Early results released Wednesday morning pointed to Las Vegas Justice of the Peace Diana Sullivan retaining her seat on the bench. But North Las Vegas Justice of the Peace Chris Lee was losing his bid to keep his seat.
Some mail ballots have yet to be counted, which could change the results of some close races.
According to the preliminary results, Sullivan had 73 percent of the vote, while opponent Shanon Clowers-Sanborn had 27 percent. Meanwhile, challenger Belinda T. “BTH” Harris had received 58 percent of the vote to Lee’s 42 percent.
Justices of the peace serve six-year terms.
Here’s a look at the circumstances surrounding each Justice Court race:
Las Vegas Justice Court
Sullivan was among two sitting judges in Las Vegas Justice Court up for re-election this year. Her colleague, incumbent Eric Goodman, ran unopposed in the June primary election.

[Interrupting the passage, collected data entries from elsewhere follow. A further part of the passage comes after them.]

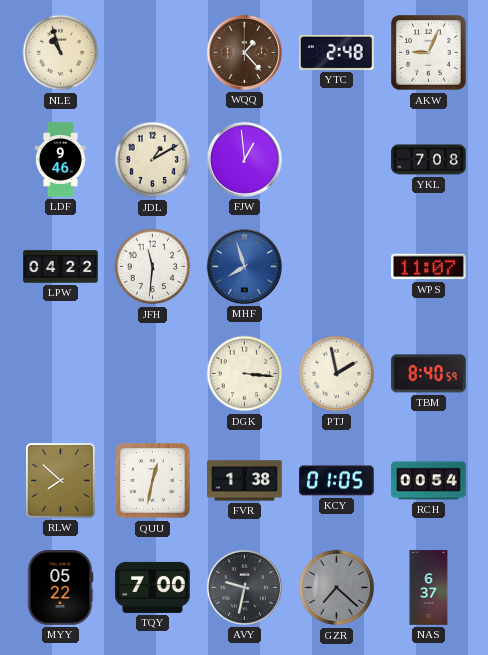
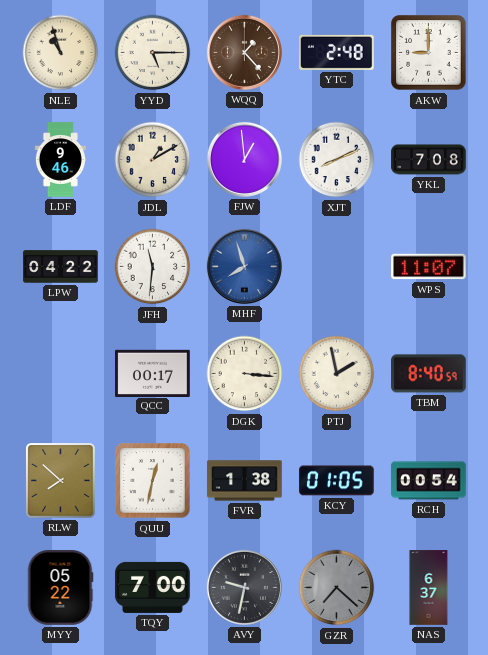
YYD: none -> 5:15
AKW: 9:04 -> 9:00
XJT: none -> 8:11
QCC: none -> 00:17
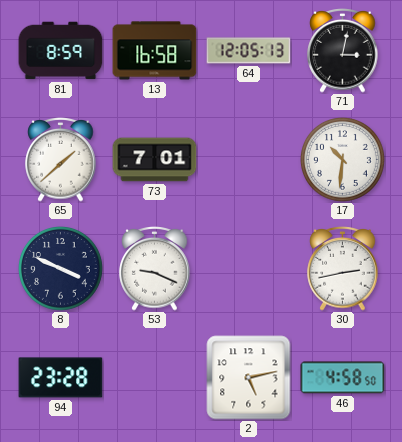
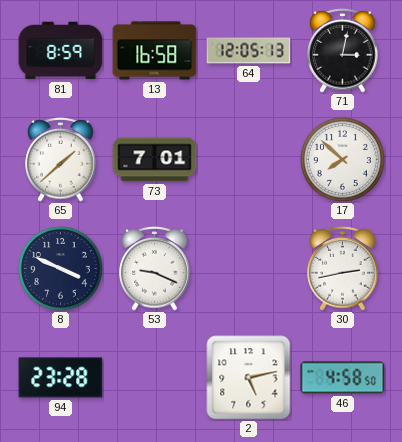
17: 10:31 -> 7:52
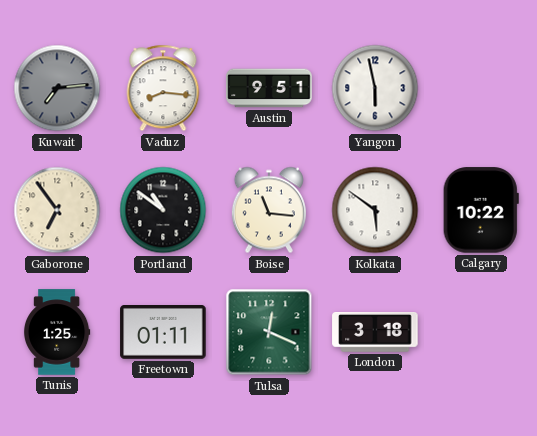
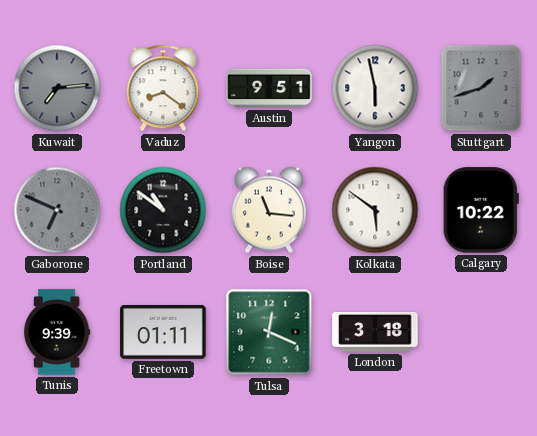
Vaduz: 8:16 -> 8:21
Stuttgart: none -> 1:42
Gaborone: 6:54 -> 6:49
Gaborone dial: cream -> grey
Tunis: 1:25 -> 9:39
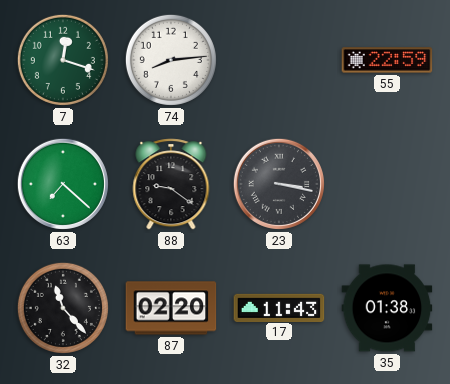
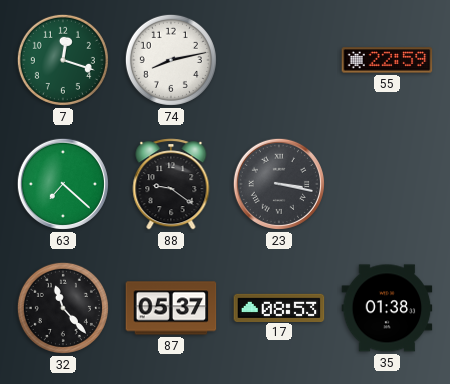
74: 8:14 -> 8:13
87: 02:20 -> 05:37
17: 11:43 -> 08:53
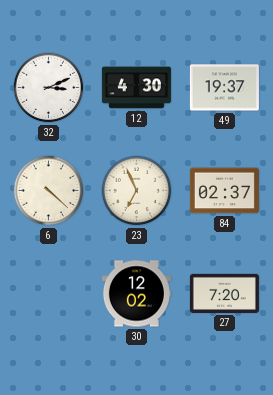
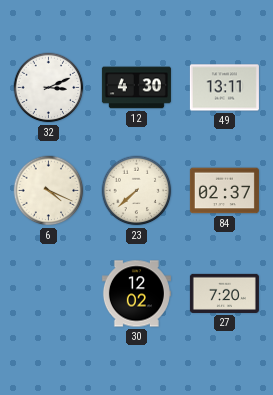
49: 19:37 -> 13:11
6: 4:22 -> 4:19
23: 6:56 -> 7:38
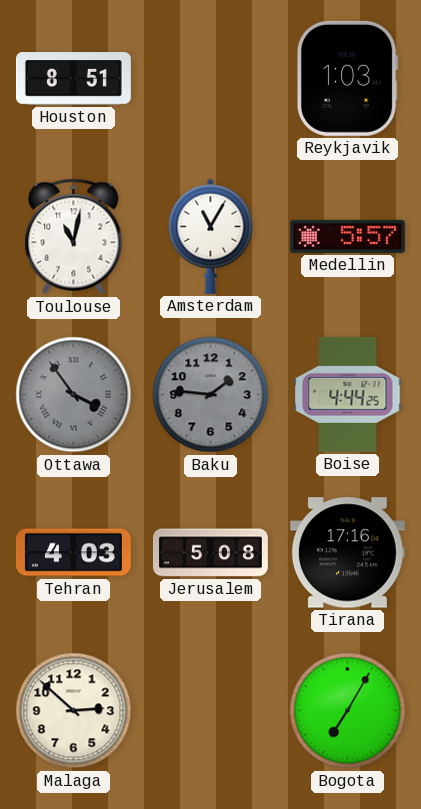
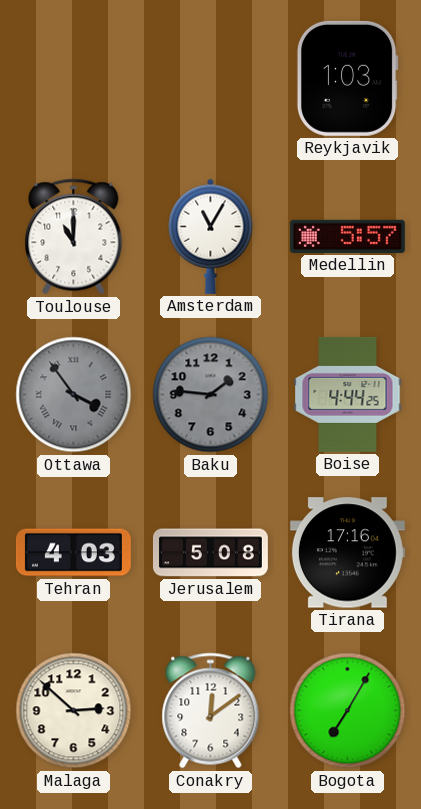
Houston: 8:51 -> none
Toulouse: 11:02 -> 11:00
Conakry: none -> 12:09
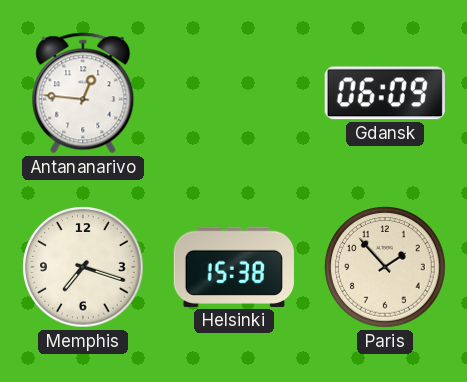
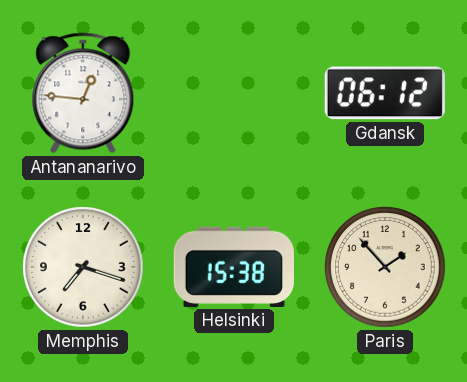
Gdansk: 06:09 -> 06:12
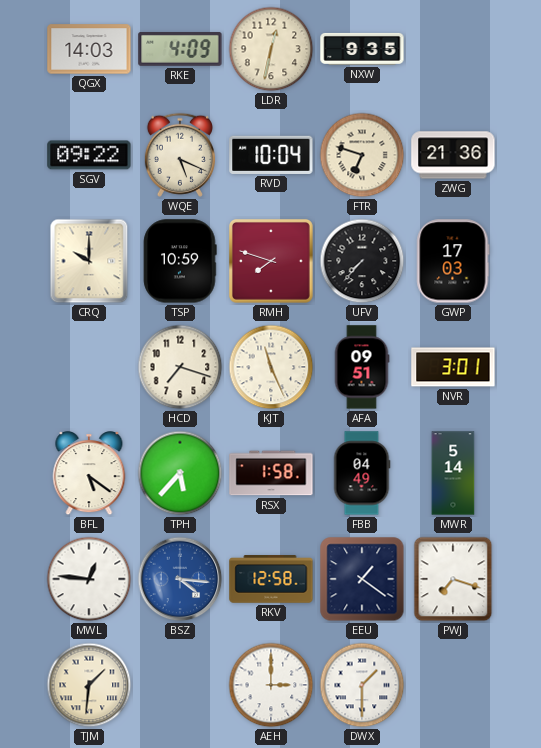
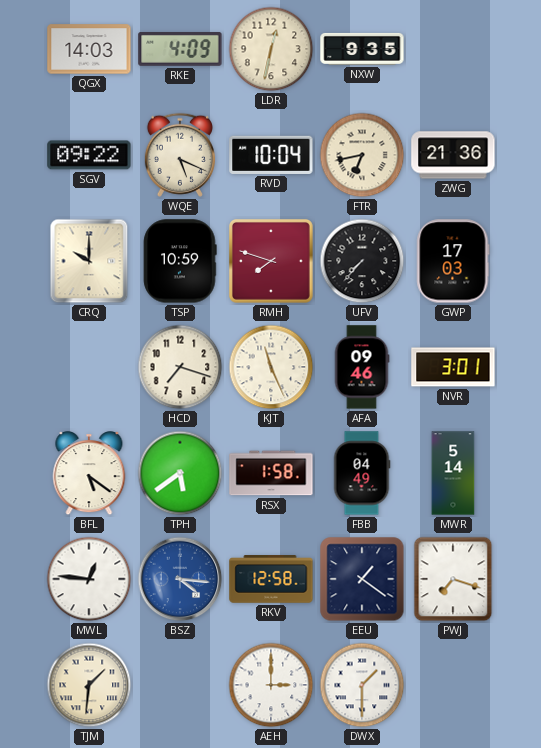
FTR: 6:48 -> 6:43
AFA: 09:51 -> 09:46
TPH: 5:37 -> 5:39
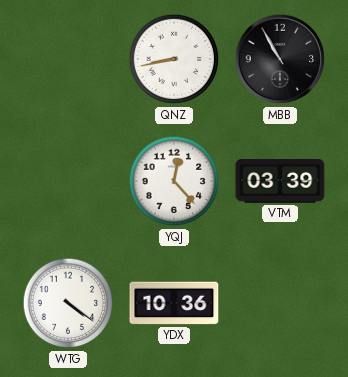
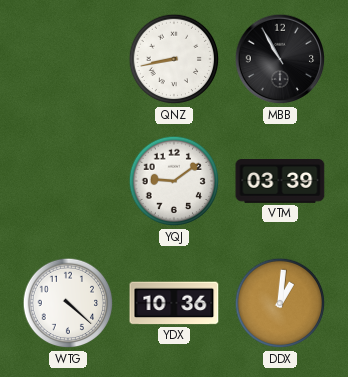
YQJ: 12:23 -> 9:09
WTG: 4:21 -> 4:22
DDX: none -> 1:01
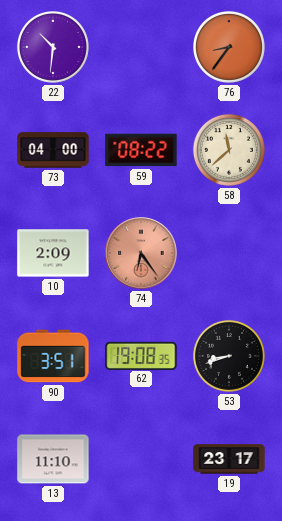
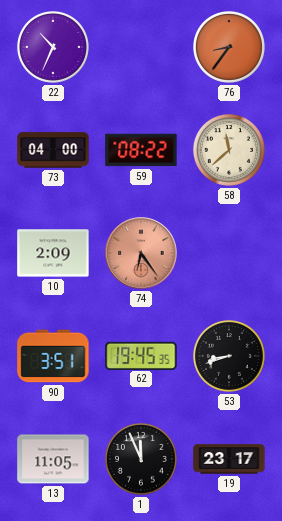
22: 10:31 -> 10:34
62: 19:08 -> 19:45
13: 11:10 -> 11:05
1: none -> 11:56
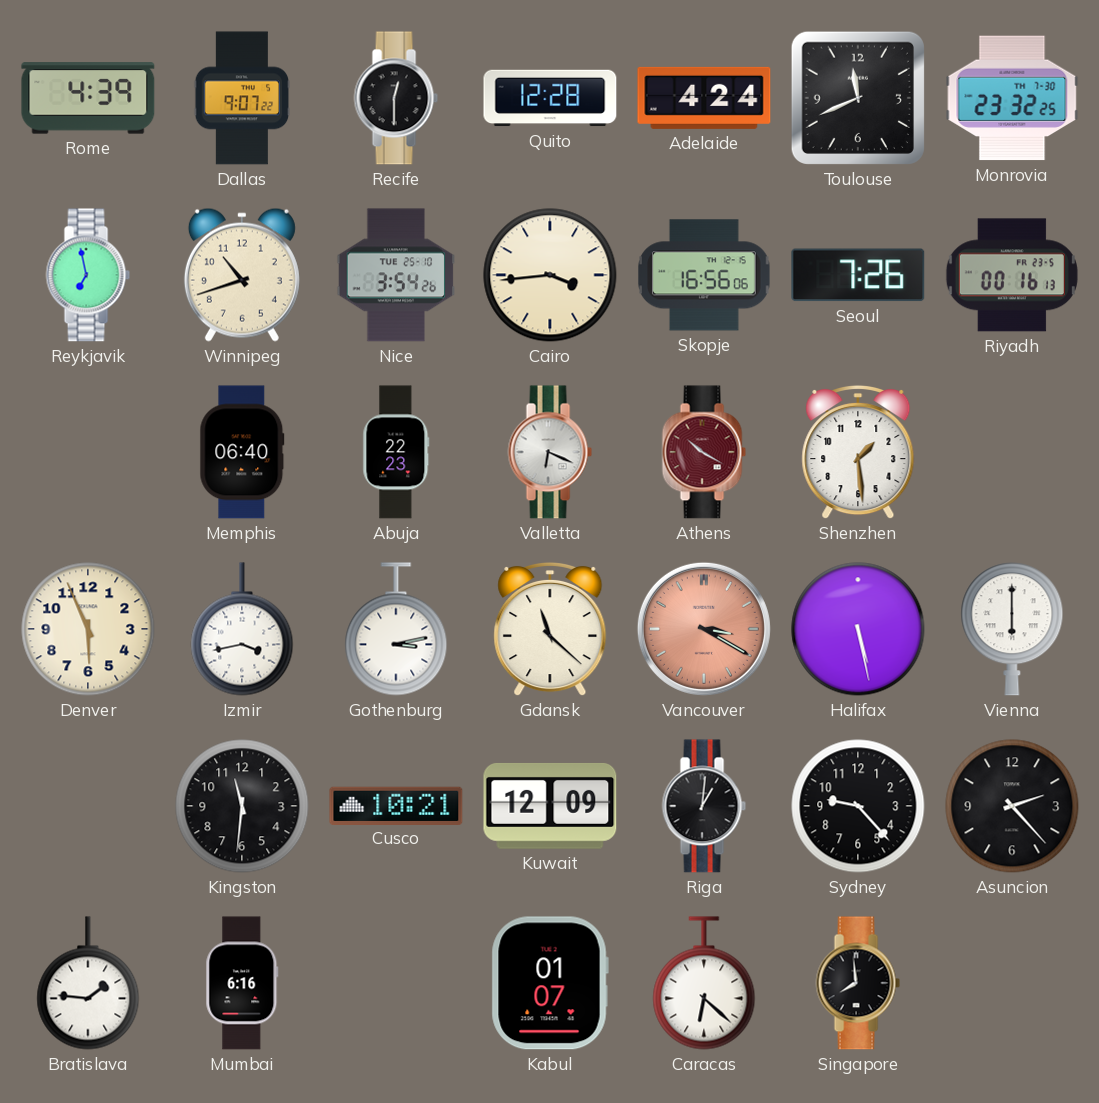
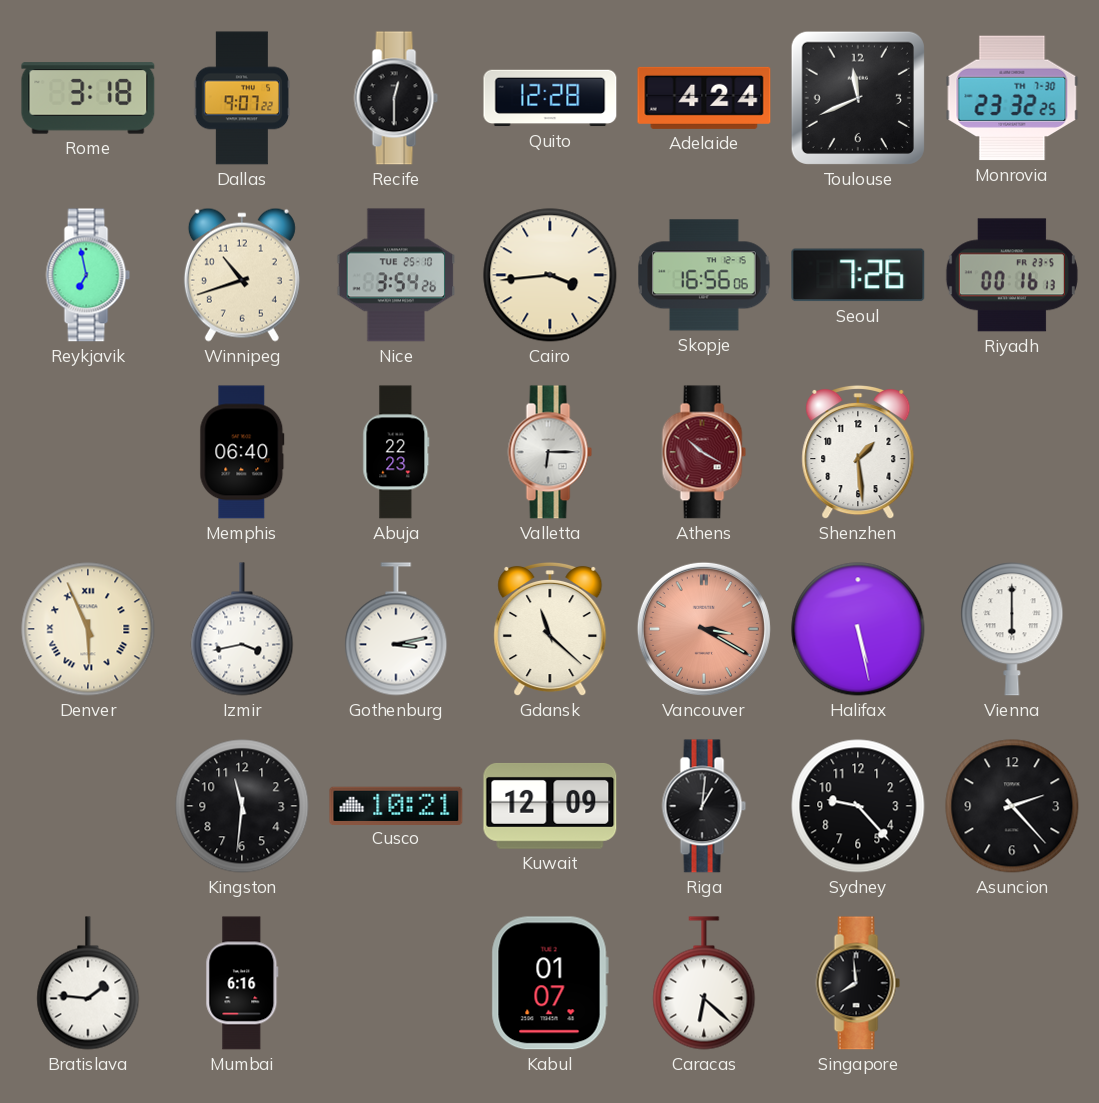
Rome: 4:39 -> 3:18
Valletta: 6:19 -> 6:15
Denver numerals: Arabic -> Roman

Sullivan, who has spent a dozen years on the bench, faced a challenge in the general election from Clowers-Sanborn, a deputy district attorney for roughly 15 years in Clark County.
The incumbent was elected to the bench in 2008 and retained in 2014. In the Las Vegas Review-Journal’s 2019 Judicial Performance Evaluation, which asked Clark County lawyers to rate the performance of 89 sitting judges, 69 percent of participating attorneys voted to keep Sullivan on the bench.
Her opponent has handled several high-profile prosecutions in her time with the district attorney’s office. But Clowers-Sanborn has said, she’s ready to expand her influence on the criminal justice system.
“I want to have more impact on the community than I do as a district attorney, even though to be fair I think being a district attorney is a very powerful position,” she said. “I use the criminal justice system to help people, and I could do that even more so as a judge.”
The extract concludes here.